Events have moved swiftly – on 31 March the Minister of Finance and the Deputy Minister were axed. Ratings agencies Fitch and S&P downgraded South African debt to junk status the next week.
Why the muted response?
In December last year when Mr. Nene was replaced as Finance Minister, it appeared we had fallen off a cliff – the Rand tumbled and interest rates spiked sharply. Since then there were four attempts to replace Mr. Gordhan and thus the market was not surprised by the events of 31 March.
Yet there have been consequences – interest sensitive stocks have dropped R190 billion, South African bonds have shed R100 billion in value, the Rand is 10% weaker versus the US dollar and the cost of financing South African debt has increased by R1 billion per year.
The events so far …
Two of the major rating agencies – Fitch and S&P – have downgraded our foreign denominated debt to junk status. Fitch has also downgraded our Rand denominated debt. Usually for rating downgrades to trigger selling of country assets, two of the three agencies need to declare junk status. As our foreign denominated debt is only 10% of our debt, the response has not been as dramatic as many expected. If our local debt receives a downgrade from Moody’s (they are deciding how to react to March’s events) this will have a much greater impact, particularly as 35% of local debt is owned by foreign investors.
We have been in junk status before following a debt default in the mid 1980’s and we came out of junk status in 1999. See this chart of our grading history since 1994:
The new Finance Minister and his team need to rapidly re-establish credibility in the Treasury. The path of only paying what the nation can afford should remain in place and controls over State-owned entities (such as Eskom) should also be built on.

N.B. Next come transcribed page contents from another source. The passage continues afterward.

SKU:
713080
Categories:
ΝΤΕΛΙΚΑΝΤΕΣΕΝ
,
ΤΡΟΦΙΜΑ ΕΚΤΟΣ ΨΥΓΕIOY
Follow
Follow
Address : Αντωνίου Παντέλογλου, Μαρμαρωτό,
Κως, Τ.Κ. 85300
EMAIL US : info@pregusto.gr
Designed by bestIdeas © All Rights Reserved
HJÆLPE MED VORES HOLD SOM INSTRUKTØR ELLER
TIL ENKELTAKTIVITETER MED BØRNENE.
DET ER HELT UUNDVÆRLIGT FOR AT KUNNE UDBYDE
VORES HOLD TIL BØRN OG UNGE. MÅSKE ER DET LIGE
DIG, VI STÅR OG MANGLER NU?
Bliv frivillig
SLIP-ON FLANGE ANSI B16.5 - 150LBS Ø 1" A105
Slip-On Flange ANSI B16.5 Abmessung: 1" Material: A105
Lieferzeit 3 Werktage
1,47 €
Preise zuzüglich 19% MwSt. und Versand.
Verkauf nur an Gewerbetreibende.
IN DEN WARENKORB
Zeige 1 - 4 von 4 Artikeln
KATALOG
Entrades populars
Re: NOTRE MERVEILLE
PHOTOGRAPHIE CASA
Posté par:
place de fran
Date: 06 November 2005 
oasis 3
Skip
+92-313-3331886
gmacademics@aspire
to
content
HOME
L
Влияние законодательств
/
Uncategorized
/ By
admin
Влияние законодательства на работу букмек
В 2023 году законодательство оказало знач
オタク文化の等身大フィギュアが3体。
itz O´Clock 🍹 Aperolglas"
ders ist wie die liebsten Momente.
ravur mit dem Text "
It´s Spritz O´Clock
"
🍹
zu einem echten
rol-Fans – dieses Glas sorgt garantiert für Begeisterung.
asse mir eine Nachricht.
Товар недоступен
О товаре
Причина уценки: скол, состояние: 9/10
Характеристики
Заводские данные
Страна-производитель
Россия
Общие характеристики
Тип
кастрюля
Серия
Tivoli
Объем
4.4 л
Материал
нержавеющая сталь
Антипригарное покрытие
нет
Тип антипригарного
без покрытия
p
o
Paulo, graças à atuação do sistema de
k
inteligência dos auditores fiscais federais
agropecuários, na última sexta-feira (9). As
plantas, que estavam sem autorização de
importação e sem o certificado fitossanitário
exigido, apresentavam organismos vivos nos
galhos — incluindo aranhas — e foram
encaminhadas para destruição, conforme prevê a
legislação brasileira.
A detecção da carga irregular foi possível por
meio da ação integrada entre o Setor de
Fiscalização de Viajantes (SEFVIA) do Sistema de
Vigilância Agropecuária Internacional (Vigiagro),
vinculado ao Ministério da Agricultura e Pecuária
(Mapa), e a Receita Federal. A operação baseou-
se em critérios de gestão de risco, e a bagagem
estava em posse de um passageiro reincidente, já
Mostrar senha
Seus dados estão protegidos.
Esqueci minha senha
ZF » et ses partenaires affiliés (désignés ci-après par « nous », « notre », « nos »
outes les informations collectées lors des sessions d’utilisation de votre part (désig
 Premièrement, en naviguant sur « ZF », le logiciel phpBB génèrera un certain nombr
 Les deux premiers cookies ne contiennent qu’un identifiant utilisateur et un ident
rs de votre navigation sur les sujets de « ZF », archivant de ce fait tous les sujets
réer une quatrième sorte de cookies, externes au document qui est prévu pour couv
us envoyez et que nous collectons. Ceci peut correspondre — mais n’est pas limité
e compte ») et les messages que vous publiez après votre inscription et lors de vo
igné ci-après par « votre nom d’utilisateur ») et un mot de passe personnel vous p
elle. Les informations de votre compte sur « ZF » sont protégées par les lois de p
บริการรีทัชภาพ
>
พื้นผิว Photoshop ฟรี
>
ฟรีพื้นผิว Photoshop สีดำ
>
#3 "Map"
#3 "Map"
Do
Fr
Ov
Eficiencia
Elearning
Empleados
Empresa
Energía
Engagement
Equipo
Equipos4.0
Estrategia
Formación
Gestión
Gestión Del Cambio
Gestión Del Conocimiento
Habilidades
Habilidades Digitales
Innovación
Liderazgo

Mr. Gordhan had the confidence of offshore investors and both Fitch and S&P made it clear they feared that South Africa would not stick to current Treasury policies.
We can go one of two ways:
- Move along the path feared by ratings agencies which will lead to further bailouts of State businesses and increased government spending, e.g. on the nuclear program. This way will lead to lower or no economic growth and a steady downward spiral which could end up in further downgrades and an IMF bailout.
- Maintain the fiscal stance of the last twenty years which could prevent further downgrades and see the country in a year or two emerging from junk status.
The man in the street
There will be less disposable income as petrol price hikes, a declining currency, more interest rate rises and stagnant economic growth curb our ability to improve living standards.
What is concerning is that surveys show that 30% of even “well-off” South Africans (i.e. they live comfortably and can cover future unplanned expenses) would struggle with an unexpected bill of R20,000. More and more people live at the margin and will be at even greater risk from the downgrade.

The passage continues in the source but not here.